Of course, if you change c[] to *c, it will segfault. But it still compiles successfully without warnings.
Laundering your pointer through an integer is evidently not necessary.
Fil-C capabilities have a read only bit of this purpose.
Interesting, so you really can enforce constness on references? Does that mean the above code will crash on Fil-C?
Did you compile with -Wcast-qual?
No, that does give a warning.
I'll preface this by saying my experience is with embedded, not kernel, but I can't imagine MMIO is significantly different.
There would still be ways to make it work with a more restricted intrinsic, if you didn't want to open up the ability for full pointer forging. At a high level, you're basically just saying "This struct exists at this constant physical address, and doesn't need initialisation". I could imagine a "#define UART zmmio_ptr(UART_Type, 0x1234)" - which perhaps requires a compile time constant address. Alternatively, it's not uncommon for embedded compilers to have a way to force a variable to a physical address, maybe you'd write something like "UART_Type UART __at(0x1234);". I believe this is technically already possible using sections, it's just a massive pain creating one section per struct for dozens and dozens.
Unfortunately the way existing code does it is pretty much always "#define UART ((UART_Type*)0x1234)". I feel like trying to identify this pattern is probably too risky a heuristic, so source code edits seem required to me.
I'm curious, what's your strategy for integrating the GC with low-level code? I've been thinking about trying to use it for Arduino development. Mostly as a thought experiment for now (as I'm playing with Rust on RP2040).
If it's userlevel code, then it just works.
It's a concurrent GC.
If I wanted to go to kernel, I'd probably get rid of the GC. I've tweeted about what Fil-C would look like without GC. Short version: use-after-free would not trap anymore, but you wouldn't be able to use it to break out of the capability system.
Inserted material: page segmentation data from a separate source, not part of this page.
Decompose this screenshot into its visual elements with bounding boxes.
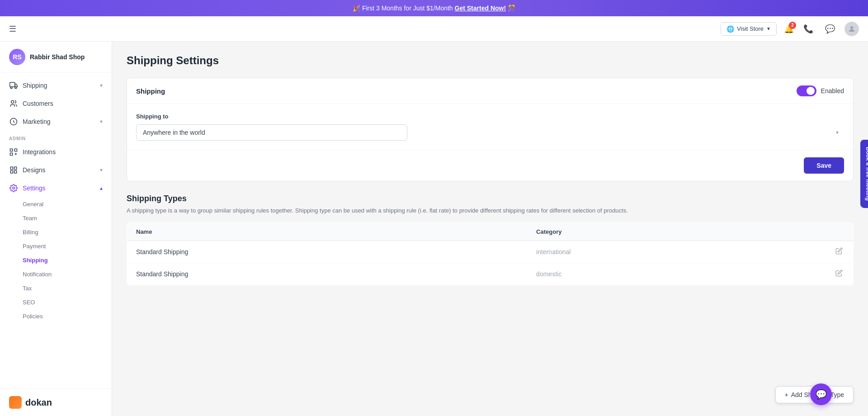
sidebar-item-designs-label: Designs: [23, 166, 46, 174]
book-meeting-tab[interactable]: Book a free meeting: [860, 140, 868, 208]
settings-sub-tax[interactable]: Tax: [0, 281, 112, 295]
sidebar: RS Rabbir Shad Shop Shipping ▾: [0, 42, 112, 416]
settings-sub-general[interactable]: General: [0, 197, 112, 211]
banner-emoji: 🎊: [508, 5, 515, 12]
table-header-row: Name Category: [127, 222, 854, 241]
shipping-card-body: Shipping to Anywhere in the world Specif…: [127, 104, 853, 150]
sidebar-item-shipping-label: Shipping: [23, 82, 47, 89]
sidebar-nav: Shipping ▾ Customers M: [0, 73, 112, 388]
chevron-icon: ▾: [100, 82, 103, 89]
designs-icon: [9, 165, 18, 175]
banner-text: 🎉 First 3 Months for Just $1/Month: [353, 5, 453, 12]
integrations-icon: [9, 147, 18, 156]
shipping-icon: [9, 81, 18, 90]
row-2-edit[interactable]: [826, 263, 854, 285]
menu-icon[interactable]: ☰: [9, 24, 16, 34]
visit-store-button[interactable]: 🌐 Visit Store ▼: [721, 22, 777, 36]
svg-rect-9: [10, 167, 13, 169]
book-meeting-label: Book a free meeting: [865, 147, 868, 201]
row-1-category: international: [527, 241, 826, 263]
shipping-to-select[interactable]: Anywhere in the world Specific countries…: [136, 124, 407, 141]
col-category: Category: [527, 222, 826, 241]
globe-icon: 🌐: [726, 25, 734, 33]
notification-button[interactable]: 🔔 2: [784, 24, 794, 34]
edit-icon[interactable]: [835, 248, 843, 256]
settings-sub-team[interactable]: Team: [0, 211, 112, 225]
col-name: Name: [127, 222, 528, 241]
main-content: Shipping Settings Shipping Enabled Shipp…: [112, 42, 868, 416]
shipping-types-title: Shipping Types: [127, 194, 854, 203]
sidebar-item-integrations-label: Integrations: [23, 148, 56, 156]
shipping-types-section: Shipping Types A shipping type is a way …: [127, 194, 854, 285]
svg-rect-7: [14, 149, 17, 151]
user-avatar[interactable]: [844, 22, 859, 36]
sidebar-item-shipping[interactable]: Shipping ▾: [0, 76, 112, 95]
settings-sub-shipping[interactable]: Shipping: [0, 253, 112, 267]
shipping-to-label: Shipping to: [136, 113, 844, 120]
svg-point-13: [13, 187, 15, 189]
sidebar-item-designs[interactable]: Designs ▾: [0, 161, 112, 179]
shipping-toggle-wrapper: Enabled: [797, 85, 844, 96]
shipping-card: Shipping Enabled Shipping to Anywhere in…: [127, 78, 854, 181]
chevron-icon: ▾: [100, 167, 103, 173]
edit-icon[interactable]: [835, 270, 843, 278]
dokan-logo-text: dokan: [25, 397, 52, 408]
settings-sub-billing[interactable]: Billing: [0, 225, 112, 239]
svg-point-3: [15, 87, 17, 89]
sidebar-item-integrations[interactable]: Integrations: [0, 143, 112, 161]
table-row: Standard Shipping domestic: [127, 263, 854, 285]
page-title: Shipping Settings: [127, 54, 854, 67]
visit-store-label: Visit Store: [737, 25, 764, 32]
shipping-toggle[interactable]: [797, 85, 816, 96]
sidebar-item-settings-label: Settings: [23, 184, 46, 192]
marketing-icon: [9, 117, 18, 126]
admin-section-label: ADMIN: [0, 131, 112, 143]
row-2-name: Standard Shipping: [127, 263, 528, 285]
top-banner: 🎉 First 3 Months for Just $1/Month Get S…: [0, 0, 868, 16]
svg-rect-1: [10, 82, 15, 87]
shipping-types-body: Standard Shipping international Standard…: [127, 241, 854, 285]
dokan-logo-icon: [9, 396, 22, 409]
settings-sub-seo[interactable]: SEO: [0, 295, 112, 309]
svg-rect-10: [14, 167, 17, 169]
settings-sub-payment[interactable]: Payment: [0, 239, 112, 253]
settings-sub-notification[interactable]: Notification: [0, 267, 112, 281]
toggle-enabled-label: Enabled: [821, 87, 844, 95]
chevron-icon: ▾: [100, 118, 103, 125]
store-name: Rabbir Shad Shop: [30, 53, 85, 61]
save-button[interactable]: Save: [804, 157, 844, 174]
support-icon[interactable]: 💬: [823, 22, 837, 36]
shipping-card-title: Shipping: [136, 87, 165, 95]
store-icon: RS: [9, 49, 25, 65]
svg-rect-8: [10, 153, 13, 155]
shipping-card-header: Shipping Enabled: [127, 78, 853, 104]
banner-cta[interactable]: Get Started Now!: [455, 5, 506, 12]
chat-bubble-button[interactable]: 💬: [810, 383, 832, 405]
layout: RS Rabbir Shad Shop Shipping ▾: [0, 42, 868, 416]
svg-point-0: [850, 26, 853, 29]
sidebar-item-customers-label: Customers: [23, 100, 53, 107]
svg-point-4: [11, 100, 14, 103]
phone-icon[interactable]: 📞: [801, 22, 816, 36]
toggle-slider: [797, 85, 816, 96]
settings-sub-policies[interactable]: Policies: [0, 309, 112, 323]
svg-rect-11: [14, 171, 17, 173]
shipping-to-select-wrapper: Anywhere in the world Specific countries…: [136, 124, 844, 141]
shipping-types-description: A shipping type is a way to group simila…: [127, 206, 854, 215]
header-right: 🌐 Visit Store ▼ 🔔 2 📞 💬: [721, 22, 859, 36]
shipping-types-table: Name Category Standard Shipping internat…: [127, 222, 854, 285]
sidebar-logo: RS Rabbir Shad Shop: [0, 42, 112, 73]
sidebar-item-marketing[interactable]: Marketing ▾: [0, 113, 112, 131]
sidebar-item-customers[interactable]: Customers: [0, 95, 112, 113]
chevron-up-icon: ▴: [100, 185, 103, 191]
sidebar-item-settings[interactable]: Settings ▴: [0, 179, 112, 197]
settings-submenu: General Team Billing Payment Shipping No…: [0, 197, 112, 323]
row-2-category: domestic: [527, 263, 826, 285]
shipping-card-footer: Save: [127, 150, 853, 181]
chevron-down-icon: ▼: [766, 26, 771, 31]
row-1-edit[interactable]: [826, 241, 854, 263]
select-arrow-icon: ▾: [836, 129, 839, 136]
row-1-name: Standard Shipping: [127, 241, 528, 263]
chat-icon: 💬: [816, 389, 827, 400]
svg-rect-6: [10, 149, 13, 151]
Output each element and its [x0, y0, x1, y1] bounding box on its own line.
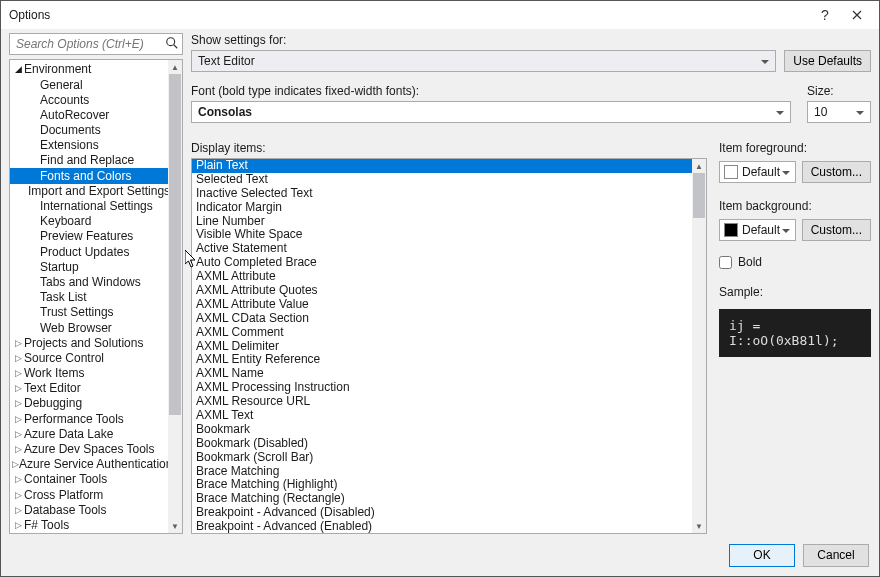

Similar to CHERI without its capability GC.
Arduino is kinda both. You have full control over the execution flow, but then you have to actually exercise the full control over the execution flow. The only major wrinkle are the hardware interrupts.
One interesting feature is that there might be some synergy there. The GC safepoints can be used to implement cooperative multitasking, with capabilities making it safe.
Check out this document to see how the Fil-C ports of Python and Perl and so on work:
https://github.com/mbrock/filnix/blob/main/ports/analysis.md
This is still within the userspace application realm but it's good to know that Fil-C does have explicit capability-preserving operations (`zxorptr`, `zretagptr`, etc) to do e.g. pointer tagging, and special support for mapping pointers to integer table indices and back (`zptrtable`, etc).
Yes, I think that's reasonable. I imagine you wouldn't have to extend Fil-C very much to sneak some memory-mapped I/O addresses into your program, but maybe having the garbage collector pause the program in the middle of an interrupt handler would have other bad effects. Like, if you were generating a video signal, you'd surely get display glitches.
Softbound + CETS was one of the old attempts I liked:
https://people.cs.rutgers.edu/~santosh.nagarakatte/softbound...
CCured was another:
https://people.eecs.berkeley.edu/~necula/Papers/ccured_popl0...
Good to see you back! I hope you're doing okay; I know you ran into some real trouble a couple of years ago.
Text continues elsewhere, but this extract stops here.